When in doubt about corporate involvement, the advice I'd give is to swap out the name of the company with something else like Nike or McDonald's or BP. If that seems like it would be inappropriate for those companies to be putting their names on the playa or using the Burning Man name and event on their company blog, the same would be true of others.
And of course, use of any Burning Man trademarks (including logos, the name Burning Man or Black Rock City, etc) would be something that the company would need permission from Burning Man in order to use - they can be reached via the [email protected] address.

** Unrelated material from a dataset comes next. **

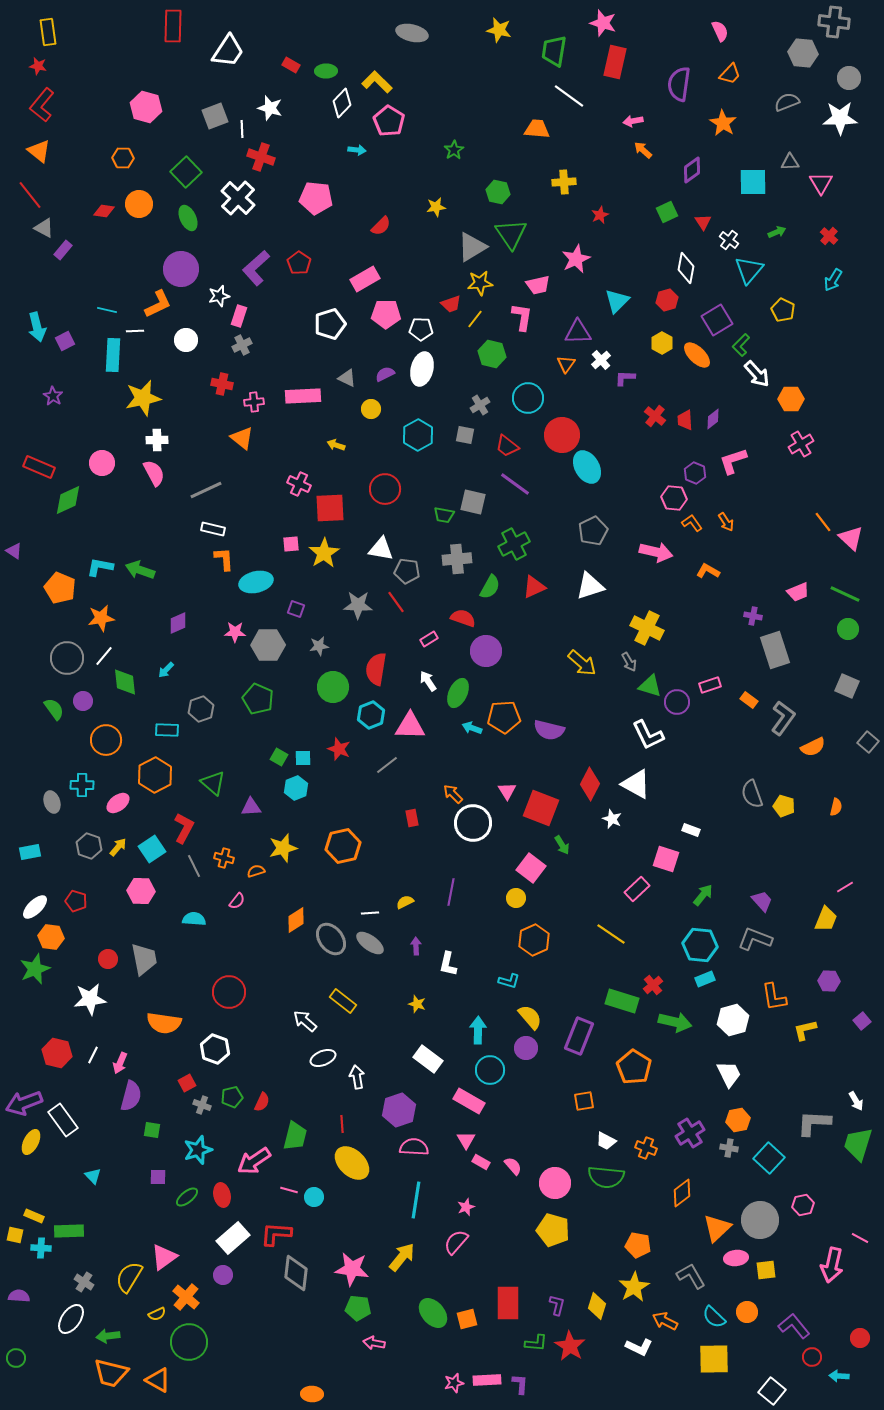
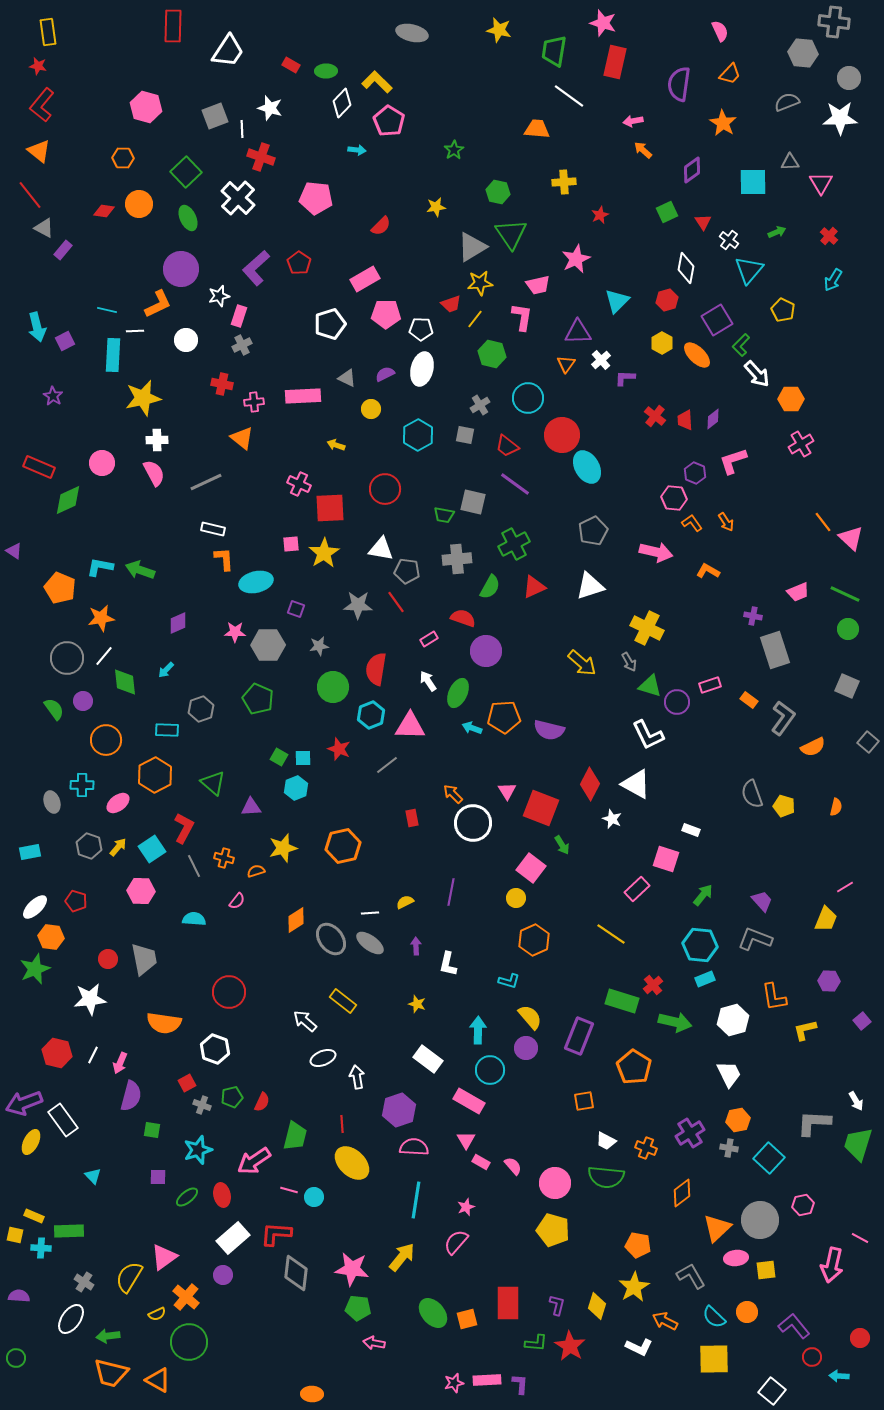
gray line at (206, 490): moved 8 px up
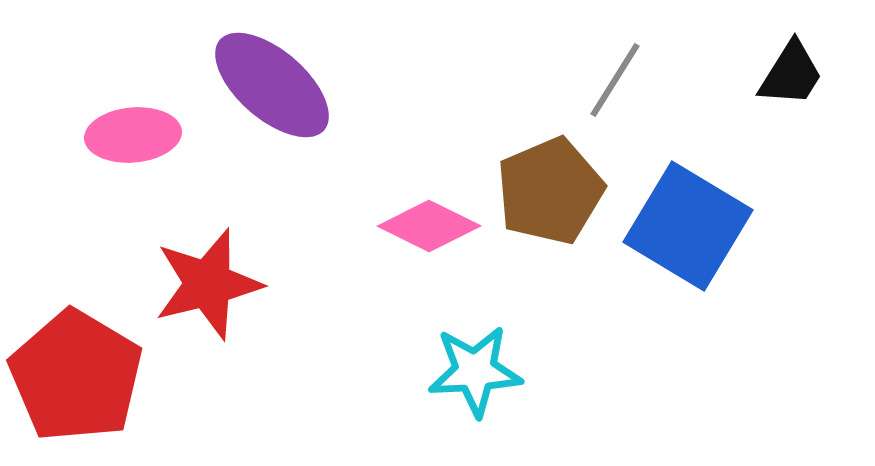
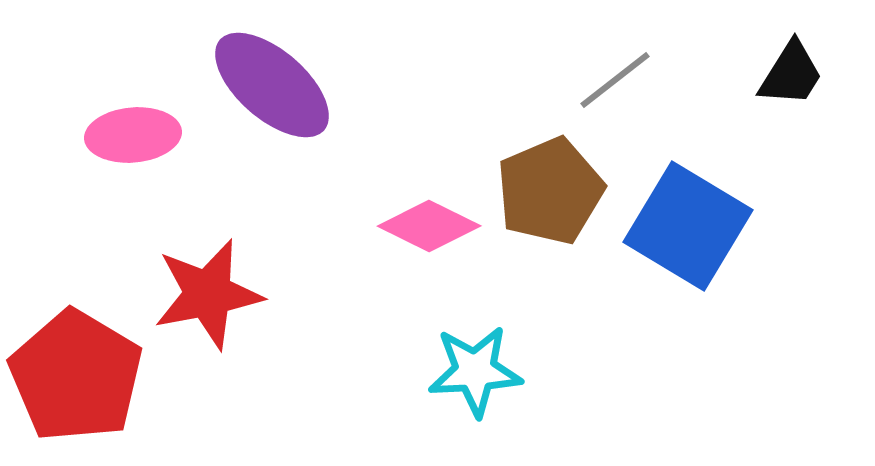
gray line: rotated 20 degrees clockwise
red star: moved 10 px down; rotated 3 degrees clockwise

This appears to be satisfactory, Trilobyte advised that as long as we keep blog posts focused on the project itself, and only referred to the festival in general terms then this would be an acceptable compromise.If the corporation contributed funding to the project, and we blogged about the projects creation on our engineering blog would that be ok? There would be no on-playa branding or use of company name on the artwork, and I could keep mention of Burning Man out of the project blog posts. This way the company gets benefit out of it in that we can continue to blog all the funky things that go on in our lab, but there's no pollution of the Burning Man name, or mention of the company on-playa. There would also be no images of the work from the playa included on corporate sites. Is that an acceptable compromise?
I'd still like to hear others thoughts on all this as I think its a tricky ground to tread, but at the same time I think it would be a shame to have to leave money on the table and close down artwork simply because we can't find a good way to work with corporations on this type of thing.